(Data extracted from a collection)
· · · · ·
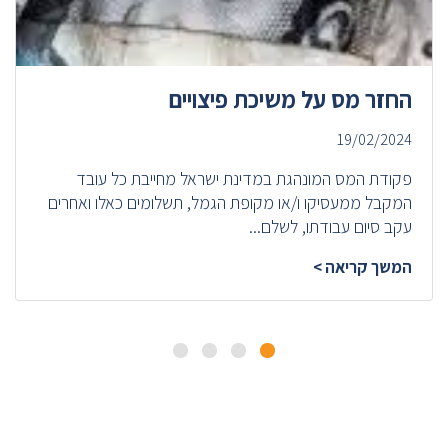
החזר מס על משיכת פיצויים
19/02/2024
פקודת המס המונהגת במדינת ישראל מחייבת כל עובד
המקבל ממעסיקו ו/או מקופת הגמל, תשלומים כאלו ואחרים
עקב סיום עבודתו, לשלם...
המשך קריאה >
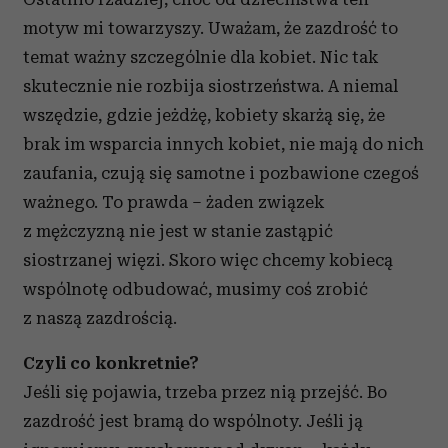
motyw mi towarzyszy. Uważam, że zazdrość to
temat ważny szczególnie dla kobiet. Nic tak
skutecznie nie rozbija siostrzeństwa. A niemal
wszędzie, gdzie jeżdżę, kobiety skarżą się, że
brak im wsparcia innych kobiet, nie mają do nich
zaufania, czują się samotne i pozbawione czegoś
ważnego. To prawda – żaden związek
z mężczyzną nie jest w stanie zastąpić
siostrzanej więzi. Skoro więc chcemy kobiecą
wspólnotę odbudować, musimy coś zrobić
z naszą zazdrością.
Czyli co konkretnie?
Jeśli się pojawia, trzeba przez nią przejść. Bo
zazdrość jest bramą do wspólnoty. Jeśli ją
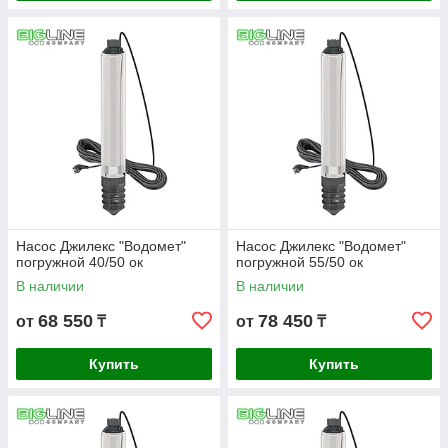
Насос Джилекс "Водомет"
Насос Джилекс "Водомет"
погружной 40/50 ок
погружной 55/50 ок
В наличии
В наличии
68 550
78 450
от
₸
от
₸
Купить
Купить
· · · · ·
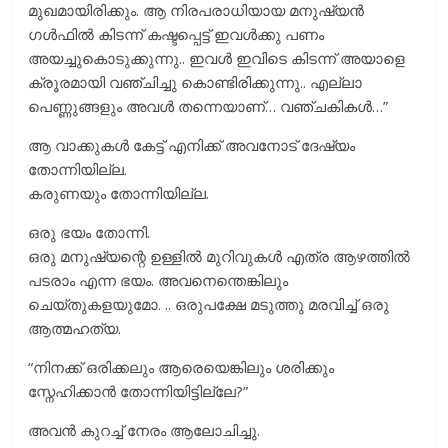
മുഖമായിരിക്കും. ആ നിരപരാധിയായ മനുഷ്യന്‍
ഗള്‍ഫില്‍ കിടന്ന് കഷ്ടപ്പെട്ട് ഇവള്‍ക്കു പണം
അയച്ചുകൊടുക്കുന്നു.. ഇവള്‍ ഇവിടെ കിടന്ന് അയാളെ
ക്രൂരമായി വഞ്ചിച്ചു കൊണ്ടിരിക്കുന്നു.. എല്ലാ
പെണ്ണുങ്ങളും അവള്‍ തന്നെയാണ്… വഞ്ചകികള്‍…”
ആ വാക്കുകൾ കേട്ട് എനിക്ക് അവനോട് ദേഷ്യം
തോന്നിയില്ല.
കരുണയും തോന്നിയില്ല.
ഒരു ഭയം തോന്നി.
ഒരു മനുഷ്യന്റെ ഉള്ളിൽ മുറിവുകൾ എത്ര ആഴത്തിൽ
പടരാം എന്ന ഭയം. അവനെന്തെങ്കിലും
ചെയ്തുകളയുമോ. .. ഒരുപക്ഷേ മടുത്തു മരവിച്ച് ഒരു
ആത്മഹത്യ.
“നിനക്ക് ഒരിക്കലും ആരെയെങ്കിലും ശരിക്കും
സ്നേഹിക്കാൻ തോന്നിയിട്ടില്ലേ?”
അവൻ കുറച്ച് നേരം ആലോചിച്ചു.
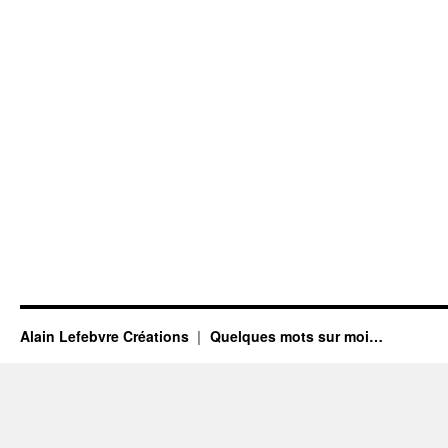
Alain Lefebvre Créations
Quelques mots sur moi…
· · · · ·
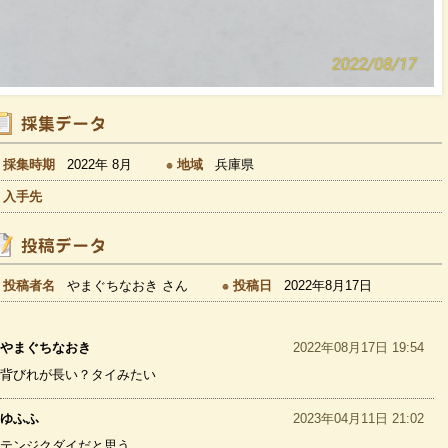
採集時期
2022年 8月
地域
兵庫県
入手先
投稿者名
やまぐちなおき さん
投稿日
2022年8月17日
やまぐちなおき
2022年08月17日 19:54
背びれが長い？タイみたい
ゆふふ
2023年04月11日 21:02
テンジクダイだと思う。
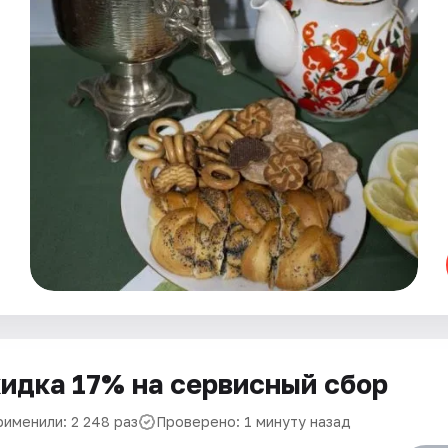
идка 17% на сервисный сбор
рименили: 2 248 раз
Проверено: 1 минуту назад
· · · · ·
Looking at the records above, say how many of their lines include the word "Jeśli", with no other words.

_Exercise answer:_
2